8. Dikala itu, Adrian

112 35 15
                                    

"Happy reading."

Niolip
.

Drt ...

Terdengar sebuah ponsel berdering berulang kali di atas meja kamar dengan pencahayaan yang sangat minim. Hari sudah siang, namun pemilik kamar lebih memilih menutup rapat pencahayaan dari luar, tak ada tirai jendela satupun yang terbuka. Seorang laki-laki yang tadinya tertidur lelap, kini terbangun.

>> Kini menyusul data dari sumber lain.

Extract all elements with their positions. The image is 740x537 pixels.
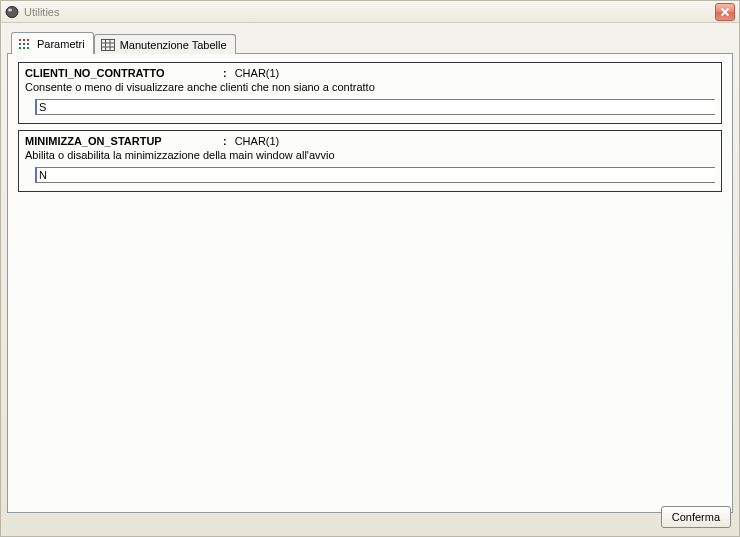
tabstrip: Parametri Manutenzione Tabelle — [11, 29, 733, 54]
titlebar: Utilities — [1, 1, 739, 23]
svg-rect-11 — [23, 47, 25, 49]
svg-rect-6 — [27, 39, 29, 41]
param-value-input[interactable] — [35, 167, 715, 183]
window-title: Utilities — [24, 6, 59, 18]
tab-label: Manutenzione Tabelle — [120, 39, 227, 51]
param-colon: : — [223, 67, 227, 79]
param-name: CLIENTI_NO_CONTRATTO — [25, 67, 215, 79]
confirm-button[interactable]: Conferma — [661, 506, 731, 528]
param-value-input[interactable] — [35, 99, 715, 115]
tab-manutenzione-tabelle[interactable]: Manutenzione Tabelle — [94, 34, 236, 54]
app-icon — [5, 5, 19, 19]
close-button[interactable] — [715, 3, 735, 21]
param-type: CHAR(1) — [235, 135, 280, 147]
svg-point-0 — [6, 6, 18, 17]
param-description: Consente o meno di visualizzare anche cl… — [25, 81, 715, 93]
tab-label: Parametri — [37, 38, 85, 50]
svg-rect-4 — [19, 39, 21, 41]
param-type: CHAR(1) — [235, 67, 280, 79]
svg-rect-9 — [27, 43, 29, 45]
svg-point-1 — [8, 8, 12, 11]
param-header: CLIENTI_NO_CONTRATTO : CHAR(1) — [25, 67, 715, 79]
param-description: Abilita o disabilita la minimizzazione d… — [25, 149, 715, 161]
param-name: MINIMIZZA_ON_STARTUP — [25, 135, 215, 147]
svg-rect-7 — [19, 43, 21, 45]
table-icon — [101, 39, 115, 51]
svg-rect-10 — [19, 47, 21, 49]
tab-panel-parametri: CLIENTI_NO_CONTRATTO : CHAR(1) Consente … — [7, 53, 733, 513]
utilities-window: Utilities Parametri — [0, 0, 740, 537]
param-box-minimizza-on-startup: MINIMIZZA_ON_STARTUP : CHAR(1) Abilita o… — [18, 130, 722, 192]
param-header: MINIMIZZA_ON_STARTUP : CHAR(1) — [25, 135, 715, 147]
tab-parametri[interactable]: Parametri — [11, 32, 94, 54]
grid-dots-icon — [18, 38, 32, 50]
client-area: Parametri Manutenzione Tabelle — [1, 23, 739, 536]
svg-rect-13 — [101, 39, 114, 50]
close-icon — [720, 7, 730, 17]
param-colon: : — [223, 135, 227, 147]
svg-rect-12 — [27, 47, 29, 49]
param-box-clienti-no-contratto: CLIENTI_NO_CONTRATTO : CHAR(1) Consente … — [18, 62, 722, 124]
svg-rect-8 — [23, 43, 25, 45]
svg-rect-5 — [23, 39, 25, 41]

"Eugh ... ," erangnya kasar, "Siapa, sih!" gerutunya pelan. Lengan panjangnya meraih handphone yang ada tepat disebelahnya, dan ia mengangkat sambungan telepon tersebut tanpa melihat siapa itu, "Hm?" Ia berdehem singkat.

["Adrian! Lo ke pengadilan nggak hari ini? Gue mau ikut kalau lo kesana!"]

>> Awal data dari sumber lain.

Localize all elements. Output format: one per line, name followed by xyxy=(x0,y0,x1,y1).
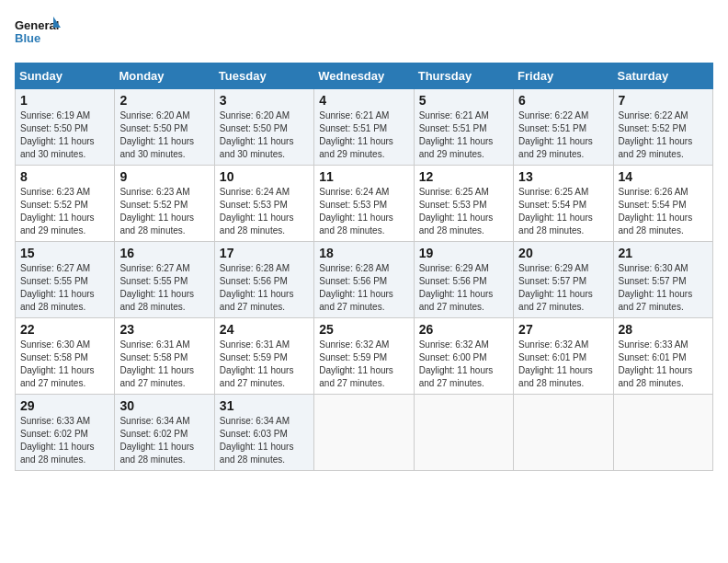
day-info: Sunrise: 6:30 AM Sunset: 5:58 PM Dayligh… xyxy=(20,339,109,390)
day-cell: 16Sunrise: 6:27 AM Sunset: 5:55 PM Dayli… xyxy=(115,242,214,318)
day-info: Sunrise: 6:32 AM Sunset: 6:01 PM Dayligh… xyxy=(518,339,608,390)
day-cell: 4Sunrise: 6:21 AM Sunset: 5:51 PM Daylig… xyxy=(314,89,414,166)
day-cell: 11Sunrise: 6:24 AM Sunset: 5:53 PM Dayli… xyxy=(314,166,414,242)
day-cell: 10Sunrise: 6:24 AM Sunset: 5:53 PM Dayli… xyxy=(214,166,313,242)
day-cell: 25Sunrise: 6:32 AM Sunset: 5:59 PM Dayli… xyxy=(314,318,414,395)
day-number: 1 xyxy=(20,93,109,108)
day-info: Sunrise: 6:27 AM Sunset: 5:55 PM Dayligh… xyxy=(20,262,109,314)
day-info: Sunrise: 6:31 AM Sunset: 5:59 PM Dayligh… xyxy=(220,339,309,390)
day-number: 10 xyxy=(220,169,309,184)
day-info: Sunrise: 6:24 AM Sunset: 5:53 PM Dayligh… xyxy=(319,186,408,237)
day-number: 18 xyxy=(319,246,408,260)
week-row-5: 29Sunrise: 6:33 AM Sunset: 6:02 PM Dayli… xyxy=(16,395,713,471)
day-info: Sunrise: 6:21 AM Sunset: 5:51 PM Dayligh… xyxy=(319,109,408,161)
svg-text:General: General xyxy=(15,18,59,32)
page-header: General Blue xyxy=(15,15,713,55)
day-info: Sunrise: 6:23 AM Sunset: 5:52 PM Dayligh… xyxy=(119,186,209,237)
day-number: 30 xyxy=(119,398,209,413)
day-number: 15 xyxy=(20,246,109,260)
day-number: 13 xyxy=(518,169,608,184)
day-info: Sunrise: 6:22 AM Sunset: 5:52 PM Dayligh… xyxy=(619,109,708,161)
day-info: Sunrise: 6:26 AM Sunset: 5:54 PM Dayligh… xyxy=(619,186,708,237)
day-info: Sunrise: 6:20 AM Sunset: 5:50 PM Dayligh… xyxy=(220,109,309,161)
week-row-4: 22Sunrise: 6:30 AM Sunset: 5:58 PM Dayli… xyxy=(16,318,713,395)
day-info: Sunrise: 6:29 AM Sunset: 5:56 PM Dayligh… xyxy=(419,262,508,314)
day-number: 4 xyxy=(319,93,408,108)
day-number: 28 xyxy=(619,322,708,337)
day-info: Sunrise: 6:21 AM Sunset: 5:51 PM Dayligh… xyxy=(419,109,508,161)
day-cell: 19Sunrise: 6:29 AM Sunset: 5:56 PM Dayli… xyxy=(414,242,513,318)
day-cell: 26Sunrise: 6:32 AM Sunset: 6:00 PM Dayli… xyxy=(414,318,513,395)
day-number: 27 xyxy=(518,322,608,337)
day-info: Sunrise: 6:33 AM Sunset: 6:01 PM Dayligh… xyxy=(619,339,708,390)
day-cell xyxy=(514,395,613,471)
day-info: Sunrise: 6:28 AM Sunset: 5:56 PM Dayligh… xyxy=(220,262,309,314)
day-info: Sunrise: 6:22 AM Sunset: 5:51 PM Dayligh… xyxy=(518,109,608,161)
logo-svg: General Blue xyxy=(15,15,61,55)
header-thursday: Thursday xyxy=(414,63,513,89)
day-number: 17 xyxy=(220,246,309,260)
day-info: Sunrise: 6:25 AM Sunset: 5:53 PM Dayligh… xyxy=(419,186,508,237)
calendar-header: SundayMondayTuesdayWednesdayThursdayFrid… xyxy=(16,63,713,89)
day-cell: 13Sunrise: 6:25 AM Sunset: 5:54 PM Dayli… xyxy=(514,166,613,242)
day-cell: 14Sunrise: 6:26 AM Sunset: 5:54 PM Dayli… xyxy=(613,166,712,242)
day-number: 31 xyxy=(220,398,309,413)
day-cell: 15Sunrise: 6:27 AM Sunset: 5:55 PM Dayli… xyxy=(16,242,115,318)
day-cell: 30Sunrise: 6:34 AM Sunset: 6:02 PM Dayli… xyxy=(115,395,214,471)
day-info: Sunrise: 6:32 AM Sunset: 5:59 PM Dayligh… xyxy=(319,339,408,390)
day-number: 21 xyxy=(619,246,708,260)
day-info: Sunrise: 6:31 AM Sunset: 5:58 PM Dayligh… xyxy=(119,339,209,390)
header-tuesday: Tuesday xyxy=(214,63,313,89)
header-saturday: Saturday xyxy=(613,63,712,89)
day-info: Sunrise: 6:34 AM Sunset: 6:02 PM Dayligh… xyxy=(119,415,209,466)
day-number: 26 xyxy=(419,322,508,337)
calendar-body: 1Sunrise: 6:19 AM Sunset: 5:50 PM Daylig… xyxy=(16,89,713,471)
day-info: Sunrise: 6:32 AM Sunset: 6:00 PM Dayligh… xyxy=(419,339,508,390)
header-wednesday: Wednesday xyxy=(314,63,414,89)
day-cell: 20Sunrise: 6:29 AM Sunset: 5:57 PM Dayli… xyxy=(514,242,613,318)
day-cell: 17Sunrise: 6:28 AM Sunset: 5:56 PM Dayli… xyxy=(214,242,313,318)
day-number: 8 xyxy=(20,169,109,184)
day-cell xyxy=(314,395,414,471)
header-sunday: Sunday xyxy=(16,63,115,89)
day-number: 3 xyxy=(220,93,309,108)
day-number: 14 xyxy=(619,169,708,184)
day-info: Sunrise: 6:25 AM Sunset: 5:54 PM Dayligh… xyxy=(518,186,608,237)
header-friday: Friday xyxy=(514,63,613,89)
day-cell: 27Sunrise: 6:32 AM Sunset: 6:01 PM Dayli… xyxy=(514,318,613,395)
day-info: Sunrise: 6:28 AM Sunset: 5:56 PM Dayligh… xyxy=(319,262,408,314)
day-number: 24 xyxy=(220,322,309,337)
day-cell: 29Sunrise: 6:33 AM Sunset: 6:02 PM Dayli… xyxy=(16,395,115,471)
day-cell: 18Sunrise: 6:28 AM Sunset: 5:56 PM Dayli… xyxy=(314,242,414,318)
day-cell: 1Sunrise: 6:19 AM Sunset: 5:50 PM Daylig… xyxy=(16,89,115,166)
day-number: 22 xyxy=(20,322,109,337)
day-cell: 2Sunrise: 6:20 AM Sunset: 5:50 PM Daylig… xyxy=(115,89,214,166)
day-number: 7 xyxy=(619,93,708,108)
day-info: Sunrise: 6:30 AM Sunset: 5:57 PM Dayligh… xyxy=(619,262,708,314)
day-info: Sunrise: 6:27 AM Sunset: 5:55 PM Dayligh… xyxy=(119,262,209,314)
week-row-1: 1Sunrise: 6:19 AM Sunset: 5:50 PM Daylig… xyxy=(16,89,713,166)
week-row-2: 8Sunrise: 6:23 AM Sunset: 5:52 PM Daylig… xyxy=(16,166,713,242)
day-info: Sunrise: 6:20 AM Sunset: 5:50 PM Dayligh… xyxy=(119,109,209,161)
day-cell: 22Sunrise: 6:30 AM Sunset: 5:58 PM Dayli… xyxy=(16,318,115,395)
day-info: Sunrise: 6:29 AM Sunset: 5:57 PM Dayligh… xyxy=(518,262,608,314)
day-cell: 31Sunrise: 6:34 AM Sunset: 6:03 PM Dayli… xyxy=(214,395,313,471)
day-cell: 12Sunrise: 6:25 AM Sunset: 5:53 PM Dayli… xyxy=(414,166,513,242)
day-info: Sunrise: 6:33 AM Sunset: 6:02 PM Dayligh… xyxy=(20,415,109,466)
day-cell xyxy=(613,395,712,471)
day-number: 25 xyxy=(319,322,408,337)
header-monday: Monday xyxy=(115,63,214,89)
day-cell: 5Sunrise: 6:21 AM Sunset: 5:51 PM Daylig… xyxy=(414,89,513,166)
day-number: 11 xyxy=(319,169,408,184)
day-number: 16 xyxy=(119,246,209,260)
day-number: 29 xyxy=(20,398,109,413)
calendar-table: SundayMondayTuesdayWednesdayThursdayFrid… xyxy=(15,63,713,471)
day-info: Sunrise: 6:19 AM Sunset: 5:50 PM Dayligh… xyxy=(20,109,109,161)
svg-text:Blue: Blue xyxy=(15,31,40,45)
day-cell: 8Sunrise: 6:23 AM Sunset: 5:52 PM Daylig… xyxy=(16,166,115,242)
day-cell: 3Sunrise: 6:20 AM Sunset: 5:50 PM Daylig… xyxy=(214,89,313,166)
day-cell: 28Sunrise: 6:33 AM Sunset: 6:01 PM Dayli… xyxy=(613,318,712,395)
logo: General Blue xyxy=(15,15,61,55)
day-number: 20 xyxy=(518,246,608,260)
day-number: 12 xyxy=(419,169,508,184)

Adrian, langsung menjauhkan ponselnya saat seseorang berteriak ditelinganya. "Hah?" pungkasnya dengan nada berat, ia tak mengerti kemana arah pembicaraan ini.

["Kan, perusahaan bokap lo lagi ada masalah, lo nggak tahu? Hari ini sidang salah satu CEO nya, kan? Pasti bokap lo dateng, lo nggak ikut?"]

"Buat?" tanya Adrian singkat, merasa tak memiliki urusan dengan itu.

["Gue penasaran aja! Lo tau kan, gue cinta mati sama apapun motor yang dikeluarin sama perusahaan, lo! Dan sekarang, perusahaan lo lagi kena kasus. Gue harus tau, lah!"] Begitu semangat, seseorang dibalik ponsel Adrian berbicara. ["Lo nanti kesana, kan? Gue ikut! Atau nggak, kita kesana, gue jemput lo!"]

"Nggak," Adrian menurunkan nadanya, ia berniat mematikan sambungan teleponnya saat ini, "Gue nggak tertarik, Far."

["Lo tega sama gue? Gimana nasib bokap gue yang jadi investor di perusahaan, lo? Gue kepo juga sama kasus ini seberapa besar dampaknya!"]

"Ah ... ," Adrian mengeluh, "Lo bisa kesana sendiri."

Faro, yang berada dibalik telepon berkata, ["Nggak mungkin gue dikasih masuk, kalau sama lo, pasti dikasih. Lo kan anak pemilik perusahaannya,"] katanya lagi. ["Gue juga dipaksa bokap gue buat ikut liat seberapa besar kasusnya, biar gue bener nyuruh bokap gue narik dana atau nggak dari perusahaan, lo. Lo mau keluarga gue rugi?"]

Adrian mendengar celotehan panjang Faro dengan malas, "Sialan, lo," umpatnya. "Kalau takut saham jebol, tarik aja. Jangan ganggu, gue."

["Bener-bener batu, lo! Sepuluh menit lagi gue ke rumah, terus pulang dari sana kita futsal!"]

Adrian terkesiap, "Gue mau tidur," sahutnya malas, lantas menaruh ponselnya kasar ke bantal disebelahnya.

["Gue berangkat sekarang juga dari warung Bu Intan! Bye!"]

Adrian mendengus kesal, mendengar warung Bu Intan, membuatnya harus bangkit dari posisi tidur. Pasalnya, warung tersebut tak begitu memakan waktu lama dari jarak rumahnya. Dan warung tersebut merupakan tempatnya dan Faro sering berkumpul.

"Nggak ada kerjaan," gerutunya sembari mempersiapkan diri.

-

"Sumpah? Gue baru tau kalau beberapa reporter boleh masuk," celetuk Faro yang kini tengah duduk dideretan pengunjung sidang dipojokkan. Sesekali ia melihat ke sekitar, mengamati orang-orang disana. "Kayrena?" batinnya, mendapati sosok teman gadisnya sedang duduk didepan, dengan tatapan lesu.